Ilya Maximets Sept. 25, 2023, 8:58 p.m. UTC | #7
On 9/25/23 17:38, Stefan Hajnoczi wrote:
> On Mon, 25 Sept 2023 at 11:36, Ilya Maximets <i.maximets@ovn.org> wrote:
>>
>> On 9/25/23 17:12, Stefan Hajnoczi wrote:
>>> On Mon, 25 Sept 2023 at 11:02, Ilya Maximets <i.maximets@ovn.org> wrote:
>>>>
>>>> On 9/25/23 16:23, Stefan Hajnoczi wrote:
>>>>> On Fri, 25 Aug 2023 at 13:04, Ilya Maximets <i.maximets@ovn.org> wrote:
>>>>>>
>>>>>> We do not need the most up to date number of heads, we only want to
>>>>>> know if there is at least one.
>>>>>>
>>>>>> Use shadow variable as long as it is not equal to the last available
>>>>>> index checked.  This avoids expensive qatomic dereference of the
>>>>>> RCU-protected memory region cache as well as the memory access itself
>>>>>> and the subsequent memory barrier.
>>>>>>
>>>>>> The change improves performance of the af-xdp network backend by 2-3%.
>>>>>>
>>>>>> Signed-off-by: Ilya Maximets <i.maximets@ovn.org>
>>>>>> ---
>>>>>>  hw/virtio/virtio.c | 10 +++++++++-
>>>>>>  1 file changed, 9 insertions(+), 1 deletion(-)
>>>>>>
>>>>>> diff --git a/hw/virtio/virtio.c b/hw/virtio/virtio.c
>>>>>> index 309038fd46..04bf7cc977 100644
>>>>>> --- a/hw/virtio/virtio.c
>>>>>> +++ b/hw/virtio/virtio.c
>>>>>> @@ -999,7 +999,15 @@ void virtqueue_push(VirtQueue *vq, const VirtQueueElement *elem,
>>>>>>  /* Called within rcu_read_lock().  */
>>>>>>  static int virtqueue_num_heads(VirtQueue *vq, unsigned int idx)
>>>>>>  {
>>>>>> -    uint16_t num_heads = vring_avail_idx(vq) - idx;
>>>>>> +    uint16_t num_heads;
>>>>>> +
>>>>>> +    if (vq->shadow_avail_idx != idx) {
>>>>>> +        num_heads = vq->shadow_avail_idx - idx;
>>>>>> +
>>>>>> +        return num_heads;
>>>>>
>>>>> This still needs to check num_heads > vq->vring.num and return -EINVAL
>>>>> as is done below.
>>>>
>>>> Hmm, yeas, you're right.  If the value was incorrect initially, the shadow
>>>> will be incorrect.  However, I think we should just not return here in this
>>>> case and let vring_avail_idx() to grab an actual new value below.  Otherwise
>>>> we may never break out of this error.
>>>>
>>>> Does that make sense?
>>>
>>> No, because virtio_error() marks the device as broken.
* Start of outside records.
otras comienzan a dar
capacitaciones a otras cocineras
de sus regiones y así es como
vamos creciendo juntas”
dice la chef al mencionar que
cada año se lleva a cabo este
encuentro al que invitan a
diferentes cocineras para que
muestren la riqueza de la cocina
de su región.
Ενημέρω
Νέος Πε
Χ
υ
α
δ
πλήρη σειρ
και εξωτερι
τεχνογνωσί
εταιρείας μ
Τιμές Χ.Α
The device
>>> requires a reset in order to function again. Fetching
>>> vring_avail_idx() again won't help.
>>
>> OK, I see.  In this case we're talking about situation where
>> vring_avail_idx() was called in some other place and stored a bad value
>> in the shadow variable, then virtqueue_num_heads() got called.  Right?

Hmm, I suppose we also need a read barrier after all even if we use
a shadow index.  Assuming the index is correct, but the shadow variable
was updated by a call outside of this function, then we may miss a
barrier and read the descriptor out of order, in theory.  Read barrier
is going to be a compiler barrier on x86, so the performance gain from
this patch should still be mostly there.  I'll test that.

>>
>> AFAIU, we can still just fall through here and let vring_avail_idx()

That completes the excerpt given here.